Common Pitfalls or Misconceptions

• 2-DG is not a universal cytotoxin—cellular response depends on metabolic phenotype and glycolytic reliance.
• Not all viruses are sensitive to glycolytic inhibition; efficacy is virus- and cell-type dependent.
• Long-term storage of 2-DG solutions at room temperature leads to hydrolysis and potency loss—store at -20°C for stability.
• 2-DG does not directly inhibit mitochondrial oxidative phosphorylation.
• High concentrations (>20 mM) may induce off-target stress responses distinct from glycolytic inhibition.
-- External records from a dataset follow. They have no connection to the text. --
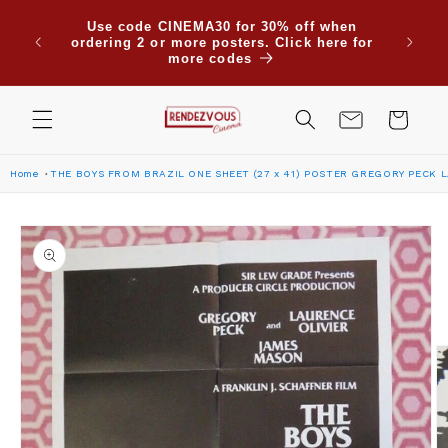
Skip to
Due to
Use code CINEMA30 for 30% off when
content
are su
ordering 2 or more posters. Click here for
Saudi
more codes
Cart
Home
THE BOYS FROM BRAZIL ONE SHEET (27 x 41) POSTER GREGORY PECK 
Skip to
product
information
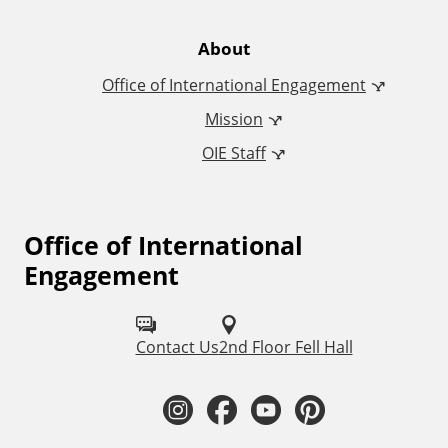
t
e
About
Office of International Engagement
r
Mission
n
OIE Staff
a
t
Office of International
F
Engagement
o
i
l
o
Contact Us
2nd Floor Fell Hall
l
n
o
I
F
Y
P
a
w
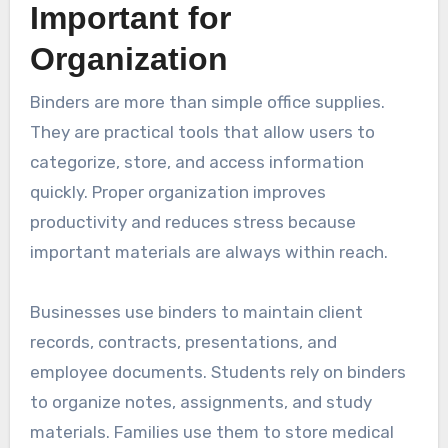
Important for
Organization
Binders are more than simple office supplies.
They are practical tools that allow users to
categorize, store, and access information
quickly. Proper organization improves
productivity and reduces stress because
important materials are always within reach.
Businesses use binders to maintain client
records, contracts, presentations, and
employee documents. Students rely on binders
to organize notes, assignments, and study
materials. Families use them to store medical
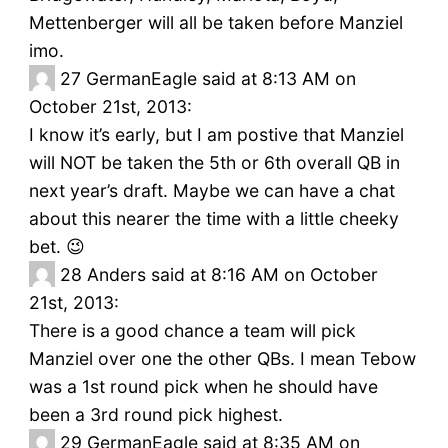
Mettenberger will all be taken before Manziel
imo.
27
GermanEagle said at 8:13 AM on
October 21st, 2013:
I know it’s early, but I am postive that Manziel
will NOT be taken the 5th or 6th overall QB in
next year’s draft. Maybe we can have a chat
about this nearer the time with a little cheeky
bet. 😉
28
Anders said at 8:16 AM on October
21st, 2013:
There is a good chance a team will pick
Manziel over one the other QBs. I mean Tebow
was a 1st round pick when he should have
been a 3rd round pick highest.
29
GermanEagle said at 8:35 AM on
Workflow Integration & Parameters

2-DG is typically prepared as a stock solution in water (≥105 mg/mL), ethanol with warming and ultrasonication (≥2.37 mg/mL), or DMSO (≥8.2 mg/mL) [APExBIO]. Recommended storage is at -20°C; avoid repeated freeze-thaw cycles. Standard in vitro treatment concentrations are 5–10 mM for 24 hours, though optimization may be required based on cell type and endpoint. For in vivo studies, dosing should align with published tolerability and pharmacokinetic data. The B1027 kit from APExBIO provides highly pure 2-DG suitable for these protocols. For translational workflows and troubleshooting, researchers can consult this workflow-focused guide, which this article updates by specifying new evidence linking 2-DG to post-translational cytoskeleton regulation.

Conclusion & Outlook

2-Deoxy-D-glucose (2-DG) is a rigorously validated tool for glycolysis inhibition, with application scope spanning cancer, viral, and metabolic research. Its mechanism—competitive inhibition of glycolysis and induction of metabolic oxidative stress—is now linked to regulation of post-translational modifications such as α-tubulin lactylation, further illuminating metabolism-cytoskeleton cross-talk. As research advances, 2-DG’s precise benchmarks and workflow compatibility, as offered by APExBIO, make it indispensable for next-generation studies in translational science.